Requirement: Nothing other than an exact copy of the records should be returned.

----- Provided material -----

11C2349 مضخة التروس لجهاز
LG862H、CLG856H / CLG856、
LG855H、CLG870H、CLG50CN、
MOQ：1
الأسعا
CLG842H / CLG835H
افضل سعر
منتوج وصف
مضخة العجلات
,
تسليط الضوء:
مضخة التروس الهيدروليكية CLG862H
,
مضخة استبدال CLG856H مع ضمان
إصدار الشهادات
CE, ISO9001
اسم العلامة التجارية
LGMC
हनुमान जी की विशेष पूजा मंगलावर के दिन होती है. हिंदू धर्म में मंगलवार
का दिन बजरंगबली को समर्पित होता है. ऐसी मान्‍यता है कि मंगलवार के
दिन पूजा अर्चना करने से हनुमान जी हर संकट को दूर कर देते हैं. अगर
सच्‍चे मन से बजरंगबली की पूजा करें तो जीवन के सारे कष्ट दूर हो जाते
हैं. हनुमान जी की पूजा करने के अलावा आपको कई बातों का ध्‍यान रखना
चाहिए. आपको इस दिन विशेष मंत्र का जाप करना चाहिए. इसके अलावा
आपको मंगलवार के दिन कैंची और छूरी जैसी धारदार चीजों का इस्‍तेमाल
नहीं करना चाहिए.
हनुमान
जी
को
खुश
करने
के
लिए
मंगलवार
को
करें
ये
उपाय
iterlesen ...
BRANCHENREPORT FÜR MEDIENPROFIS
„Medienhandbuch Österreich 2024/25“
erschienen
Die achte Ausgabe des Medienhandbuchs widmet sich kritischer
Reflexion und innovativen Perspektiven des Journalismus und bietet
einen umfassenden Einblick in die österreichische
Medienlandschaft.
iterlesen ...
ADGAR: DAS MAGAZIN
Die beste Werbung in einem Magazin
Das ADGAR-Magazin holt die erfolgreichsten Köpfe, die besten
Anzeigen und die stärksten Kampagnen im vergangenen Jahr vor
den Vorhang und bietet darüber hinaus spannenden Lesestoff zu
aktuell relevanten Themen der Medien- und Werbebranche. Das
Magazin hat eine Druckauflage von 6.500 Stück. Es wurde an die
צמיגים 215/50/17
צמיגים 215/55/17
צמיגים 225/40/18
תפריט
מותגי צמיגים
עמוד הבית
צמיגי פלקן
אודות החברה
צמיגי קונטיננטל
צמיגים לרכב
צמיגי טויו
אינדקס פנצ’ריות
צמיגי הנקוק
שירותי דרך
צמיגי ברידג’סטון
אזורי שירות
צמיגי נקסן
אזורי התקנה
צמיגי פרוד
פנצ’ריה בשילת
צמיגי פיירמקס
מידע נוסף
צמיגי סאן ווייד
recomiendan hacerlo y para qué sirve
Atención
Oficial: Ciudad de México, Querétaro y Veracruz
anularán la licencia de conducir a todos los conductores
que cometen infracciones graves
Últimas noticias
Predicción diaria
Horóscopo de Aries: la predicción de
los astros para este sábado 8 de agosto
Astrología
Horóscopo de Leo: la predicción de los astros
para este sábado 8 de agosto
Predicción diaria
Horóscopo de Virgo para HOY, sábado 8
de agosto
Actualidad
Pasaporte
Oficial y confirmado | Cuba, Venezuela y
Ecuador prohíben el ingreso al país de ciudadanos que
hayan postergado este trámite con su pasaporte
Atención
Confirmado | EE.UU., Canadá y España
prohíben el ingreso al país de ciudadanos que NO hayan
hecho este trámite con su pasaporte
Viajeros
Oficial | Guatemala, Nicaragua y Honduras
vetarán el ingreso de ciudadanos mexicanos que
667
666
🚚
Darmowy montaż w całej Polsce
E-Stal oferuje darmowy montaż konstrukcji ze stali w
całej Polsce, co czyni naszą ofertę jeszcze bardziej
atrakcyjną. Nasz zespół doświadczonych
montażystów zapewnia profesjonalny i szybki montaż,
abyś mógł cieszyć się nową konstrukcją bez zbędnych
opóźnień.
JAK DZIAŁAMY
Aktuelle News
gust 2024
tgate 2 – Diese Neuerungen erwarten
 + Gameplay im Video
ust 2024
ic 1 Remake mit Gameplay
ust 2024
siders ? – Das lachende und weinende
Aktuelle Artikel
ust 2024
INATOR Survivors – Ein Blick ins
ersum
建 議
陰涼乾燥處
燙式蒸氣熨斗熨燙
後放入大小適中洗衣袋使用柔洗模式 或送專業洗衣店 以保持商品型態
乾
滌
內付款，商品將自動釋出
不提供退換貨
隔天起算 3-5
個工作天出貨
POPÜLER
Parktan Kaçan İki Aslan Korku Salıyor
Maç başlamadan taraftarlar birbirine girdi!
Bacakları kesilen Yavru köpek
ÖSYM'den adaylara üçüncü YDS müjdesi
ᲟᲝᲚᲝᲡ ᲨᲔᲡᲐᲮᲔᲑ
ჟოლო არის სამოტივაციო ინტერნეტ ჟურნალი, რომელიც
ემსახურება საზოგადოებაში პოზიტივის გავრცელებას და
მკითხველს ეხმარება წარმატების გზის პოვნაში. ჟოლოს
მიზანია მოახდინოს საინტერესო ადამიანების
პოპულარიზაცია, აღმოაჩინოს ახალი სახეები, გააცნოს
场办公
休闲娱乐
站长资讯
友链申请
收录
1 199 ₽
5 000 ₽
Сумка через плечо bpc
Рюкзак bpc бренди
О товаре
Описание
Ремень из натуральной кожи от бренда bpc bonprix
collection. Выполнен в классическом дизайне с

-----

Solution:
11C2349 مضخة التروس لجهاز
LG862H、CLG856H / CLG856、
LG855H、CLG870H、CLG50CN、
MOQ：1
الأسعا
CLG842H / CLG835H
افضل سعر
منتوج وصف
مضخة العجلات
,
تسليط الضوء:
مضخة التروس الهيدروليكية CLG862H
,
مضخة استبدال CLG856H مع ضمان
إصدار الشهادات
CE, ISO9001
اسم العلامة التجارية
LGMC
हनुमान जी की विशेष पूजा मंगलावर के दिन होती है. हिंदू धर्म में मंगलवार
का दिन बजरंगबली को समर्पित होता है. ऐसी मान्‍यता है कि मंगलवार के
दिन पूजा अर्चना करने से हनुमान जी हर संकट को दूर कर देते हैं. अगर
सच्‍चे मन से बजरंगबली की पूजा करें तो जीवन के सारे कष्ट दूर हो जाते
हैं. हनुमान जी की पूजा करने के अलावा आपको कई बातों का ध्‍यान रखना
चाहिए. आपको इस दिन विशेष मंत्र का जाप करना चाहिए. इसके अलावा
आपको मंगलवार के दिन कैंची और छूरी जैसी धारदार चीजों का इस्‍तेमाल
नहीं करना चाहिए.
हनुमान
जी
को
खुश
करने
के
लिए
मंगलवार
को
करें
ये
उपाय
iterlesen ...
BRANCHENREPORT FÜR MEDIENPROFIS
„Medienhandbuch Österreich 2024/25“
erschienen
Die achte Ausgabe des Medienhandbuchs widmet sich kritischer
Reflexion und innovativen Perspektiven des Journalismus und bietet
einen umfassenden Einblick in die österreichische
Medienlandschaft.
iterlesen ...
ADGAR: DAS MAGAZIN
Die beste Werbung in einem Magazin
Das ADGAR-Magazin holt die erfolgreichsten Köpfe, die besten
Anzeigen und die stärksten Kampagnen im vergangenen Jahr vor
den Vorhang und bietet darüber hinaus spannenden Lesestoff zu
aktuell relevanten Themen der Medien- und Werbebranche. Das
Magazin hat eine Druckauflage von 6.500 Stück. Es wurde an die
צמיגים 215/50/17
צמיגים 215/55/17
צמיגים 225/40/18
תפריט
מותגי צמיגים
עמוד הבית
צמיגי פלקן
אודות החברה
צמיגי קונטיננטל
צמיגים לרכב
צמיגי טויו
אינדקס פנצ’ריות
צמיגי הנקוק
שירותי דרך
צמיגי ברידג’סטון
אזורי שירות
צמיגי נקסן
אזורי התקנה
צמיגי פרוד
פנצ’ריה בשילת
צמיגי פיירמקס
מידע נוסף
צמיגי סאן ווייד
recomiendan hacerlo y para qué sirve
Atención
Oficial: Ciudad de México, Querétaro y Veracruz
anularán la licencia de conducir a todos los conductores
que cometen infracciones graves
Últimas noticias
Predicción diaria
Horóscopo de Aries: la predicción de
los astros para este sábado 8 de agosto
Astrología
Horóscopo de Leo: la predicción de los astros
para este sábado 8 de agosto
Predicción diaria
Horóscopo de Virgo para HOY, sábado 8
de agosto
Actualidad
Pasaporte
Oficial y confirmado | Cuba, Venezuela y
Ecuador prohíben el ingreso al país de ciudadanos que
hayan postergado este trámite con su pasaporte
Atención
Confirmado | EE.UU., Canadá y España
prohíben el ingreso al país de ciudadanos que NO hayan
hecho este trámite con su pasaporte
Viajeros
Oficial | Guatemala, Nicaragua y Honduras
vetarán el ingreso de ciudadanos mexicanos que
667
666
🚚
Darmowy montaż w całej Polsce
E-Stal oferuje darmowy montaż konstrukcji ze stali w
całej Polsce, co czyni naszą ofertę jeszcze bardziej
atrakcyjną. Nasz zespół doświadczonych
montażystów zapewnia profesjonalny i szybki montaż,
abyś mógł cieszyć się nową konstrukcją bez zbędnych
opóźnień.
JAK DZIAŁAMY
Aktuelle News
gust 2024
tgate 2 – Diese Neuerungen erwarten
 + Gameplay im Video
ust 2024
ic 1 Remake mit Gameplay
ust 2024
siders ? – Das lachende und weinende
Aktuelle Artikel
ust 2024
INATOR Survivors – Ein Blick ins
ersum
建 議
陰涼乾燥處
燙式蒸氣熨斗熨燙
後放入大小適中洗衣袋使用柔洗模式 或送專業洗衣店 以保持商品型態
乾
滌
內付款，商品將自動釋出
不提供退換貨
隔天起算 3-5
個工作天出貨
POPÜLER
Parktan Kaçan İki Aslan Korku Salıyor
Maç başlamadan taraftarlar birbirine girdi!
Bacakları kesilen Yavru köpek
ÖSYM'den adaylara üçüncü YDS müjdesi
ᲟᲝᲚᲝᲡ ᲨᲔᲡᲐᲮᲔᲑ
ჟოლო არის სამოტივაციო ინტერნეტ ჟურნალი, რომელიც
ემსახურება საზოგადოებაში პოზიტივის გავრცელებას და
მკითხველს ეხმარება წარმატების გზის პოვნაში. ჟოლოს
მიზანია მოახდინოს საინტერესო ადამიანების
პოპულარიზაცია, აღმოაჩინოს ახალი სახეები, გააცნოს
场办公
休闲娱乐
站长资讯
友链申请
收录
1 199 ₽
5 000 ₽
Сумка через плечо bpc
Рюкзак bpc бренди
О товаре
Описание
Ремень из натуральной кожи от бренда bpc bonprix
collection. Выполнен в классическом дизайне с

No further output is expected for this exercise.